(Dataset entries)

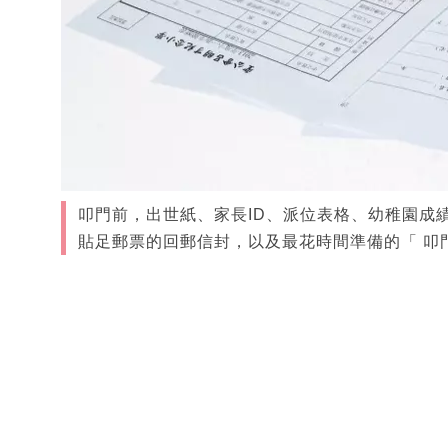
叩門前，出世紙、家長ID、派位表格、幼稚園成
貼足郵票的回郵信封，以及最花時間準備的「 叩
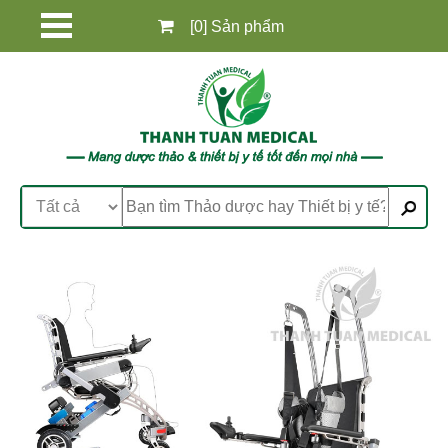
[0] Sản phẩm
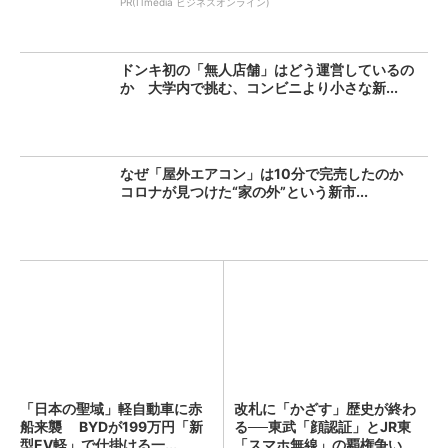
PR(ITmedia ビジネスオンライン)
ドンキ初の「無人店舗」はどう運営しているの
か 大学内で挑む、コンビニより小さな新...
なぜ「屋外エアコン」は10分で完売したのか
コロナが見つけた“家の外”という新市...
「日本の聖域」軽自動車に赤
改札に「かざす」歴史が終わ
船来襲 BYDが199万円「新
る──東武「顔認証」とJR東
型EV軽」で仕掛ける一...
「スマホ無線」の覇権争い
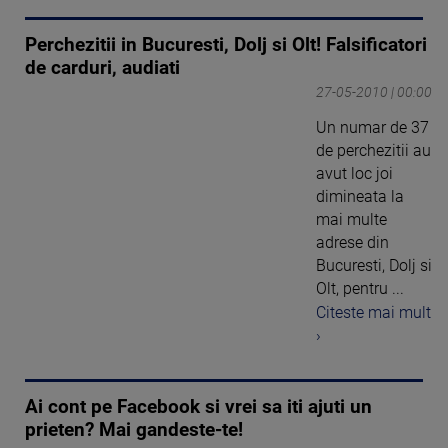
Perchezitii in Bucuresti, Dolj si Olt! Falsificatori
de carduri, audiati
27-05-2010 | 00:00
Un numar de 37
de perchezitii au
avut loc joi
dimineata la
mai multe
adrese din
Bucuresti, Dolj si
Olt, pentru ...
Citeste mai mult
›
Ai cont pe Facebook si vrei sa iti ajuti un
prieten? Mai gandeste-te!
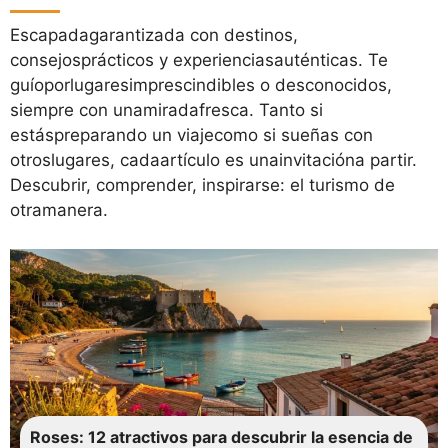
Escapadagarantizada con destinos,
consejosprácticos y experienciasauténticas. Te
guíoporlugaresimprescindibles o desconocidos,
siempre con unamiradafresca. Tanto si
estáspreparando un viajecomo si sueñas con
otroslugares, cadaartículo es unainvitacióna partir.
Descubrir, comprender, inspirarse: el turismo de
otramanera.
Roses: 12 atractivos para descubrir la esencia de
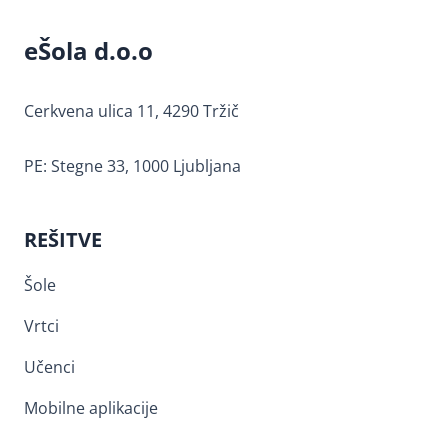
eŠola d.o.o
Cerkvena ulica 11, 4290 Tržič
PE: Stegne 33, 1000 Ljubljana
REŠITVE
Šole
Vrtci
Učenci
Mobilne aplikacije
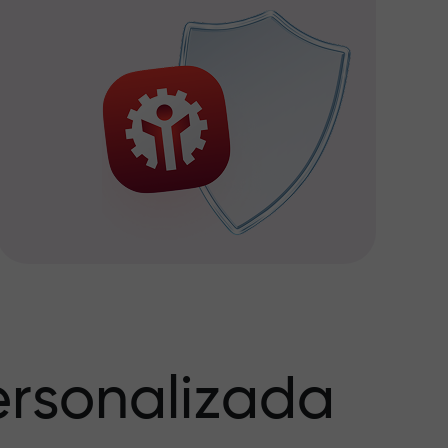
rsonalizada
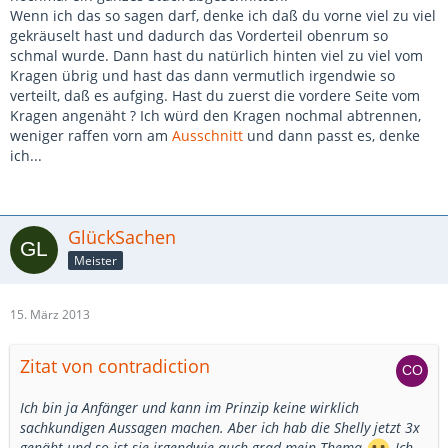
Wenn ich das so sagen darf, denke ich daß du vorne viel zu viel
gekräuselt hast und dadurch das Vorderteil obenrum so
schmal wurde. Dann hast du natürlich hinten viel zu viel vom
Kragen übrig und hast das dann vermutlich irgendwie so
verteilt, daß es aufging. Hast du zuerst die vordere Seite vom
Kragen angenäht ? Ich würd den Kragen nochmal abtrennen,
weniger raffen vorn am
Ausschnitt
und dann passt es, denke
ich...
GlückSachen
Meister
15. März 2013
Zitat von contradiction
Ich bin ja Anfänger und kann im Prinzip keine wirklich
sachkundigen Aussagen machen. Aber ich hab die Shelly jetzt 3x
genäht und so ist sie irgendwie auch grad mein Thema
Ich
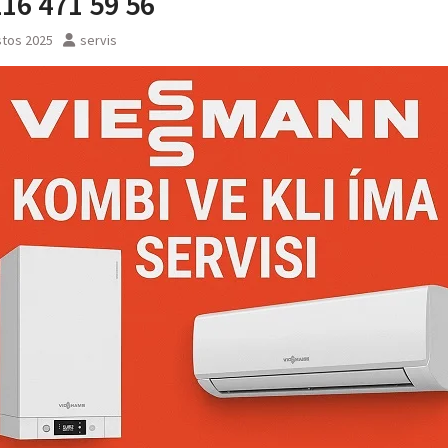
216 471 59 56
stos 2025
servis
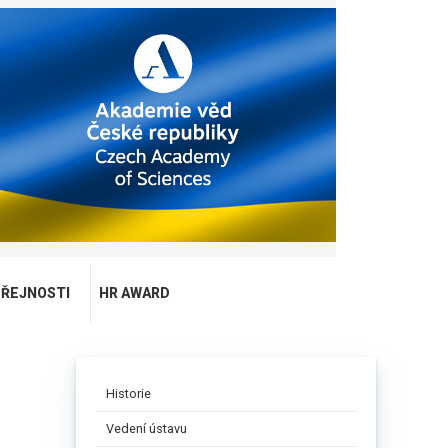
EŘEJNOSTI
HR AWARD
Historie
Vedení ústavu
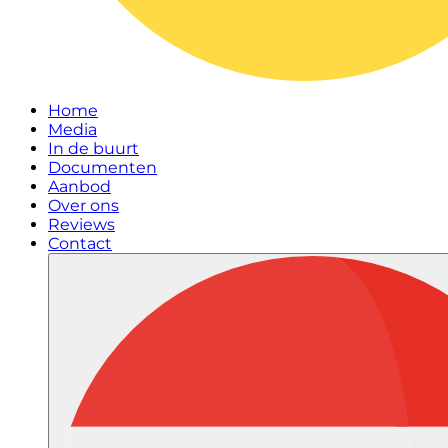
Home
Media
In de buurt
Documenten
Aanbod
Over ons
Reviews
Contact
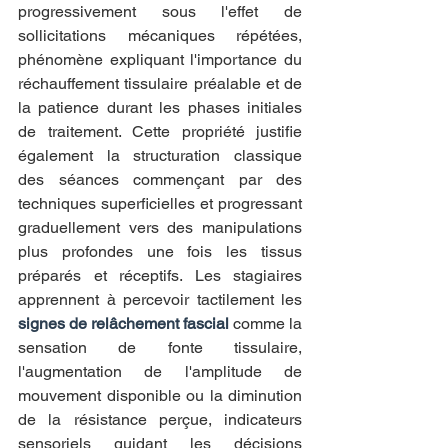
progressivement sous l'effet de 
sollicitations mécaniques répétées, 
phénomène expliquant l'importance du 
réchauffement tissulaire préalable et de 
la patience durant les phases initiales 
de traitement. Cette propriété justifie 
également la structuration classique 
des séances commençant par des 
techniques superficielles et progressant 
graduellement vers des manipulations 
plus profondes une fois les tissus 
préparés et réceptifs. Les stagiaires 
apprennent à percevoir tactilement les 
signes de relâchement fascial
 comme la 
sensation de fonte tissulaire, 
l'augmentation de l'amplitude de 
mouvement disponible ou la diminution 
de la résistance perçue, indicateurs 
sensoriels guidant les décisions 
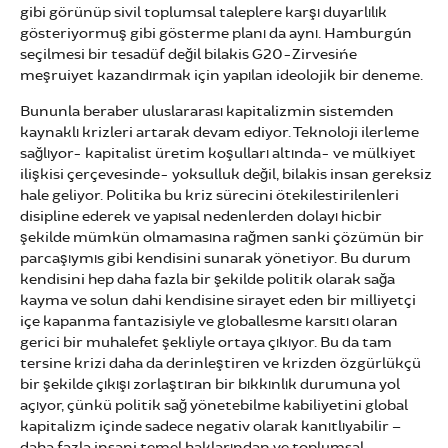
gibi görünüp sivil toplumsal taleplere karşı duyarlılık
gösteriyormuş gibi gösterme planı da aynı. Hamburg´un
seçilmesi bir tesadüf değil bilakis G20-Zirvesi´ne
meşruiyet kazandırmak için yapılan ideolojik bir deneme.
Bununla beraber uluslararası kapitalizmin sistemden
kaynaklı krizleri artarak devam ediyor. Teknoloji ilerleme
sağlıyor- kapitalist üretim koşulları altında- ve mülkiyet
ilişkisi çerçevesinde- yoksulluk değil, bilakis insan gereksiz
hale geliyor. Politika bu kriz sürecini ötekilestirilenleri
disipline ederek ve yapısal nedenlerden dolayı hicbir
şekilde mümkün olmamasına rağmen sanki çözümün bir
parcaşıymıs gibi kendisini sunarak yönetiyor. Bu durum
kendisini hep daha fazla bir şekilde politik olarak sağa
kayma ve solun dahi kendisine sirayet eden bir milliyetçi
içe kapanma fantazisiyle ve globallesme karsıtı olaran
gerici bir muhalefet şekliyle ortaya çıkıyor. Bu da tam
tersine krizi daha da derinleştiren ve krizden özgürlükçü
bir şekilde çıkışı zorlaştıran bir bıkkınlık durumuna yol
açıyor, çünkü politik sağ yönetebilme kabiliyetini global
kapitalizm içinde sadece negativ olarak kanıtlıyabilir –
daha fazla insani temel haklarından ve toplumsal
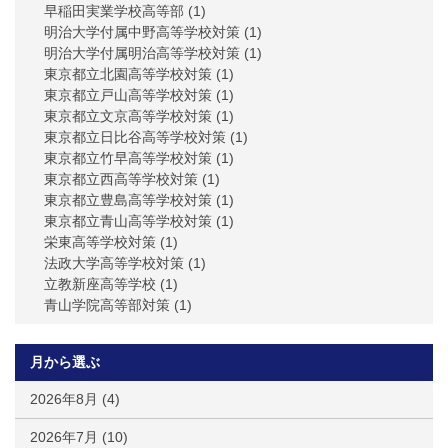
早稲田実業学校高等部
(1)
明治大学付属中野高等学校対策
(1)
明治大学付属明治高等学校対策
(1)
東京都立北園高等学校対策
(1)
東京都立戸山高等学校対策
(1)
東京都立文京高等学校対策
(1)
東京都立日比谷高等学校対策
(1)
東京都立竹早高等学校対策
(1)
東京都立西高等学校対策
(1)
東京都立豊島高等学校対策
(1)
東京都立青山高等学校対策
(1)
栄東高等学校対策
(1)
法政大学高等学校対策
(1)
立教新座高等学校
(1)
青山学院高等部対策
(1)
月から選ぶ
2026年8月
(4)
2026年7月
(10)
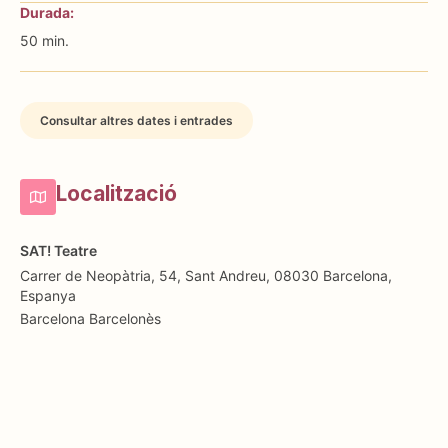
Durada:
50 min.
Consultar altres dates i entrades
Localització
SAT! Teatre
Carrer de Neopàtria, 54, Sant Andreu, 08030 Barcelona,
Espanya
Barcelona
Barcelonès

- Directions: With the pictures omitted, print the lines above exactly, beginning at the line with "なぜ「屋外エアコン」は10分で完売したのか" and going on through the line with "rsonalizada".

- Answer space:
なぜ「屋外エアコン」は10分で完売したのか
コロナが見つけた“家の外”という新市...
「日本の聖域」軽自動車に赤
改札に「かざす」歴史が終わ
船来襲 BYDが199万円「新
る──東武「顔認証」とJR東
型EV軽」で仕掛ける一...
「スマホ無線」の覇権争い
Perchezitii in Bucuresti, Dolj si Olt! Falsificatori
de carduri, audiati
27-05-2010 | 00:00
Un numar de 37
de perchezitii au
avut loc joi
dimineata la
mai multe
adrese din
Bucuresti, Dolj si
Olt, pentru ...
Citeste mai mult
›
Ai cont pe Facebook si vrei sa iti ajuti un
prieten? Mai gandeste-te!
Escapadagarantizada con destinos,
consejosprácticos y experienciasauténticas. Te
guíoporlugaresimprescindibles o desconocidos,
siempre con unamiradafresca. Tanto si
estáspreparando un viajecomo si sueñas con
otroslugares, cadaartículo es unainvitacióna partir.
Descubrir, comprender, inspirarse: el turismo de
otramanera.
Roses: 12 atractivos para descubrir la esencia de
eŠola d.o.o
Cerkvena ulica 11, 4290 Tržič
PE: Stegne 33, 1000 Ljubljana
REŠITVE
Šole
Vrtci
Učenci
Mobilne aplikacije
rsonalizada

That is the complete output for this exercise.